As built, the XB-15 was equipped with four air-cooled, supercharged, 1,829.39-cubic-inch-displacement (29.978 liter) Pratt & Whitney R-1830-11 (Twin Wasp S1B3-G) two-row 14-cylinder radial engines with a compression ratio of 6.7:1. The R-1830-11 was rated at 850 horsepower at 2,450 r.p.m. and 5,000 feet (1,524 meters), and 1,000 horsepower at 2,600 r.p.m. for take off. They turned three-bladed controllable-pitch propellers through a 3:2 gear reduction. The R-1830-11 was 4 feet, 8.66 inches (1.439 meters) long with a diameter of 4 feet, 0.00 inches (1.219 meters), and weighed 1,320 pounds (599 kilograms).

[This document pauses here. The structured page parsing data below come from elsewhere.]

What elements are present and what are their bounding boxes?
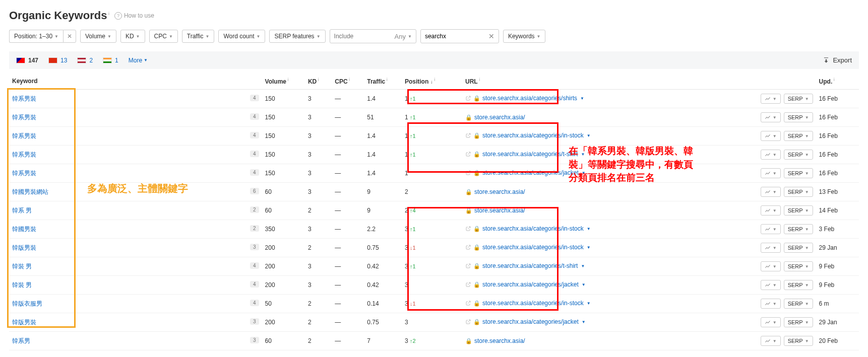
- chart-button[interactable]: ▼: [761, 150, 781, 160]
- keyword-link[interactable]: 韓系男裝: [12, 132, 36, 139]
- chart-button[interactable]: ▼: [761, 131, 781, 141]
- filter-traffic[interactable]: Traffic▼: [182, 30, 215, 43]
- keyword-link[interactable]: 韓裝 男: [12, 263, 32, 270]
- keyword-link[interactable]: 韓版衣服男: [12, 300, 42, 307]
- url-link[interactable]: 🔒 store.searchx.asia/: [465, 337, 525, 344]
- keyword-badge: 4: [250, 151, 259, 157]
- cell-position: 2: [402, 183, 450, 201]
- filter-position-clear[interactable]: ✕: [63, 30, 76, 43]
- filter-position[interactable]: Position: 1–30▼: [9, 30, 63, 43]
- keyword-link[interactable]: 韓國男裝: [12, 226, 36, 233]
- cell-upd: 29 Jan: [816, 239, 859, 257]
- serp-button[interactable]: SERP ▼: [784, 280, 813, 290]
- url-link[interactable]: 🔒 store.searchx.asia/: [465, 207, 525, 214]
- col-volume[interactable]: Volume i: [262, 73, 305, 90]
- col-upd[interactable]: Upd. i: [816, 73, 859, 90]
- chart-button[interactable]: ▼: [761, 94, 781, 104]
- serp-button[interactable]: SERP ▼: [784, 224, 813, 234]
- chart-button[interactable]: ▼: [761, 112, 781, 122]
- country-hk[interactable]: 13: [48, 57, 67, 64]
- filter-keywords[interactable]: Keywords▼: [503, 30, 546, 43]
- chart-button[interactable]: ▼: [761, 187, 781, 197]
- url-link[interactable]: 🔒 store.searchx.asia/categories/in-stock…: [465, 244, 591, 251]
- col-position[interactable]: Position ↓ i: [402, 73, 450, 90]
- cell-cpc: —: [332, 220, 364, 239]
- url-link[interactable]: 🔒 store.searchx.asia/categories/in-stock…: [465, 225, 591, 232]
- url-link[interactable]: 🔒 store.searchx.asia/categories/jacket ▼: [465, 318, 586, 325]
- chart-button[interactable]: ▼: [761, 243, 781, 253]
- keyword-link[interactable]: 韓系男: [12, 337, 30, 344]
- keyword-link[interactable]: 韓版男裝: [12, 319, 36, 326]
- cell-traffic: 1.4: [364, 146, 402, 164]
- serp-button[interactable]: SERP ▼: [784, 94, 813, 104]
- chart-button[interactable]: ▼: [761, 261, 781, 271]
- external-link-icon: [465, 300, 471, 306]
- keyword-link[interactable]: 韓系男裝: [12, 114, 36, 121]
- serp-button[interactable]: SERP ▼: [784, 168, 813, 178]
- keyword-link[interactable]: 韓系男裝: [12, 170, 36, 177]
- col-url[interactable]: URL i: [450, 73, 752, 90]
- filter-serp-features[interactable]: SERP features▼: [269, 30, 325, 43]
- col-keyword[interactable]: Keyword: [9, 73, 262, 90]
- country-in[interactable]: 1: [103, 57, 118, 64]
- serp-button[interactable]: SERP ▼: [784, 187, 813, 197]
- more-countries[interactable]: More▼: [129, 57, 148, 64]
- col-kd[interactable]: KD i: [305, 73, 332, 90]
- cell-cpc: —: [332, 90, 364, 108]
- chart-button[interactable]: ▼: [761, 299, 781, 309]
- col-cpc[interactable]: CPC i: [332, 73, 364, 90]
- filter-wordcount[interactable]: Word count▼: [218, 30, 265, 43]
- url-link[interactable]: 🔒 store.searchx.asia/categories/t-shirt …: [465, 151, 585, 158]
- serp-button[interactable]: SERP ▼: [784, 205, 813, 216]
- chart-button[interactable]: ▼: [761, 168, 781, 178]
- col-traffic[interactable]: Traffic i: [364, 73, 402, 90]
- keyword-link[interactable]: 韓系 男: [12, 207, 32, 214]
- cell-kd: 2: [305, 313, 332, 332]
- url-link[interactable]: 🔒 store.searchx.asia/categories/in-stock…: [465, 300, 591, 307]
- cell-cpc: —: [332, 295, 364, 313]
- chart-button[interactable]: ▼: [761, 224, 781, 234]
- export-icon: [823, 57, 830, 64]
- keyword-link[interactable]: 韓版男裝: [12, 244, 36, 251]
- how-to-use-link[interactable]: ? How to use: [114, 12, 154, 20]
- cell-position: 3 ↓1: [402, 295, 450, 313]
- keyword-link[interactable]: 韓國男裝網站: [12, 188, 48, 195]
- serp-button[interactable]: SERP ▼: [784, 261, 813, 271]
- serp-button[interactable]: SERP ▼: [784, 243, 813, 253]
- url-link[interactable]: 🔒 store.searchx.asia/: [465, 188, 525, 195]
- url-link[interactable]: 🔒 store.searchx.asia/: [465, 114, 525, 121]
- close-icon[interactable]: ✕: [488, 32, 494, 40]
- cell-upd: 13 Feb: [816, 183, 859, 201]
- lock-icon: 🔒: [473, 95, 480, 102]
- filter-volume[interactable]: Volume▼: [80, 30, 116, 43]
- url-link[interactable]: 🔒 store.searchx.asia/categories/jacket ▼: [465, 169, 586, 176]
- url-link[interactable]: 🔒 store.searchx.asia/categories/in-stock…: [465, 132, 591, 139]
- filter-kd[interactable]: KD▼: [120, 30, 145, 43]
- serp-button[interactable]: SERP ▼: [784, 317, 813, 327]
- chart-button[interactable]: ▼: [761, 317, 781, 327]
- serp-button[interactable]: SERP ▼: [784, 131, 813, 141]
- chart-button[interactable]: ▼: [761, 280, 781, 290]
- export-button[interactable]: Export: [823, 56, 852, 64]
- serp-button[interactable]: SERP ▼: [784, 299, 813, 309]
- chart-button[interactable]: ▼: [761, 336, 781, 346]
- url-link[interactable]: 🔒 store.searchx.asia/categories/t-shirt …: [465, 262, 585, 269]
- chart-icon: [765, 170, 771, 176]
- filter-search-input[interactable]: ✕: [420, 29, 499, 43]
- serp-button[interactable]: SERP ▼: [784, 150, 813, 160]
- chart-button[interactable]: ▼: [761, 205, 781, 216]
- cell-upd: 16 Feb: [816, 164, 859, 183]
- external-link-icon: [465, 244, 471, 250]
- url-link[interactable]: 🔒 store.searchx.asia/categories/jacket ▼: [465, 281, 586, 288]
- serp-button[interactable]: SERP ▼: [784, 336, 813, 346]
- filter-include-input[interactable]: Any▼: [330, 29, 416, 43]
- country-tw[interactable]: 147: [16, 57, 38, 64]
- keyword-link[interactable]: 韓系男裝: [12, 151, 36, 158]
- keyword-link[interactable]: 韓系男裝: [12, 95, 36, 102]
- filter-cpc[interactable]: CPC▼: [149, 30, 178, 43]
- url-link[interactable]: 🔒 store.searchx.asia/categories/shirts ▼: [465, 95, 584, 102]
- keyword-link[interactable]: 韓裝 男: [12, 281, 32, 289]
- serp-button[interactable]: SERP ▼: [784, 112, 813, 122]
- country-us[interactable]: 2: [77, 57, 93, 64]
- cell-volume: 150: [262, 127, 305, 146]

The experimental airplane had a cruise speed of 152 miles per hour (245 kilometers per hour) at 6,000 feet (1,829 meters), and a maximum speed of 200 miles per hour ( kilometers per hour) at 5,000 feet (1,524 meters). The service ceiling was 18,900 feet (5,761 meters) and maximum range was 5,130 miles (8,256 kilometers).
The bomber could carry a maximum of 12,000 pounds (5,443 kilograms) of bombs in its internal bomb bay, and was armed with three .30-caliber and three .50-caliber machine guns for defense .
Only one XB-15 was built. During World War II it was converted to a transport and re-designated XC-105. In 1945 35-277 was stripped and abandoned at Albrook Field, Territory of the Canal Zone, Panama.